Socially inspired Adaptive Coalition and Client Selection in Federated Learning
This addresses data heterogeneity issues in Federated Learning for privacy-preserving collaborative training, representing an incremental improvement with novel method elements.
The paper tackled client data heterogeneity in Federated Learning by introducing a client-selection algorithm that dynamically forms coalitions and selects representatives to minimize update variance, resulting in higher accuracy and faster convergence compared to baselines.
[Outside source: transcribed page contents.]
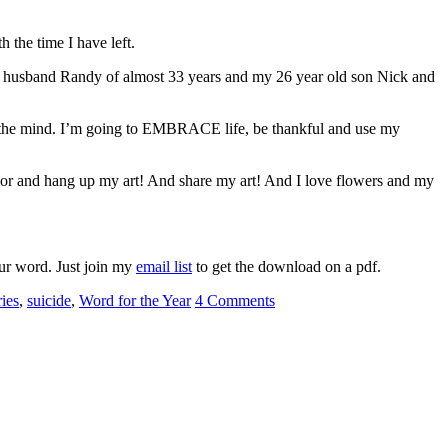
the time I have left.
r my husband Randy of almost 33 years and my 26 year old son Nick and
 or the mind. I’m going to EMBRACE life, be thankful and use my
lor and hang up my art! And share my art! And I love flowers and my
our word. Just join my
email list
to get the download on a pdf.
ries
,
suicide
,
Word for the Year
4 Comments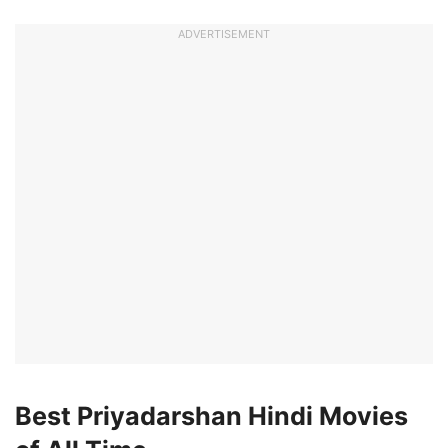
ADVERTISEMENT
Best Priyadarshan Hindi Movies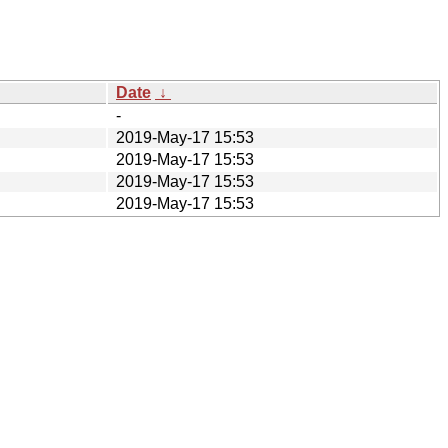
Date
↓
-
2019-May-17 15:53
2019-May-17 15:53
2019-May-17 15:53
2019-May-17 15:53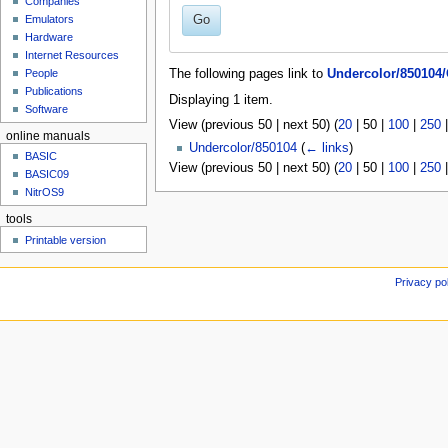
Companies
u
Go
Emulators
Hardware
Internet Resources
People
The following pages link to
Undercolor/850104
Publications
Displaying 1 item.
Software
View (
previous 50
|
next 50
) (
20
|
50
|
100
|
250
online manuals
Undercolor/850104
(
← links
)
BASIC
View (
previous 50
|
next 50
) (
20
|
50
|
100
|
250
BASIC09
NitrOS9
tools
Printable version
Privacy po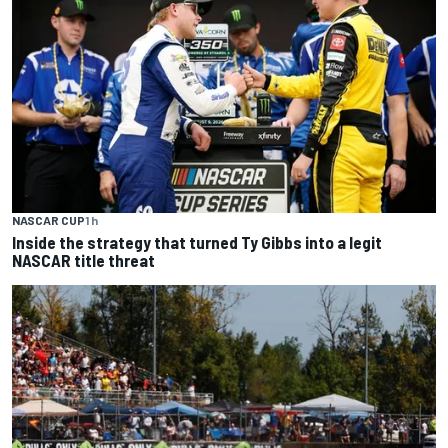
NASCAR CUP
1 h
Inside the strategy that turned Ty Gibbs into a legit
NASCAR title threat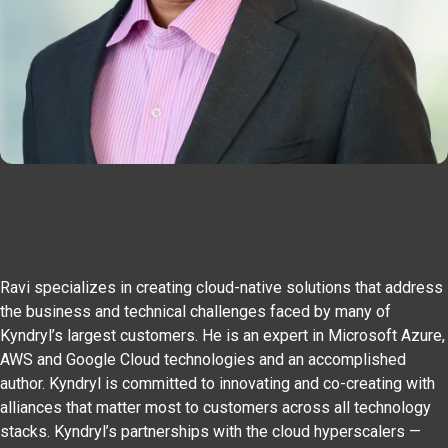
Ravi specializes in creating cloud-native solutions that address
the business and technical challenges faced by many of
Kyndryl’s largest customers. He is an expert in Microsoft Azure,
AWS and Google Cloud technologies and an accomplished
author. Kyndryl is committed to innovating and co-creating with
alliances that matter most to customers across all technology
stacks. Kyndryl’s partnerships with the cloud hyperscalers —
Federated Learning (FL) enables privacy-preserving collaborative model training, but its effectiveness is often limited by client data heterogeneity. We introduce a client-selection algorithm that (i) dynamically forms nonoverlapping coalitions of clients based on asymptotic agreement and (ii) selects one representative from each coalition to minimize the variance of model updates. Our approach is inspired by social-network modeling, leveraging homophily-based proximity matrices for spectral clustering and techniques for identifying the most informative individuals to estimate a group's aggregate opinion. We provide theoretical convergence guarantees for the algorithm under mild, standard FL assumptions. Finally, we validate our approach by benchmarking it against three strong heterogeneity-aware baselines; the results show higher accuracy and faster convergence, indicating that the framework is both theoretically grounded and effective in practice.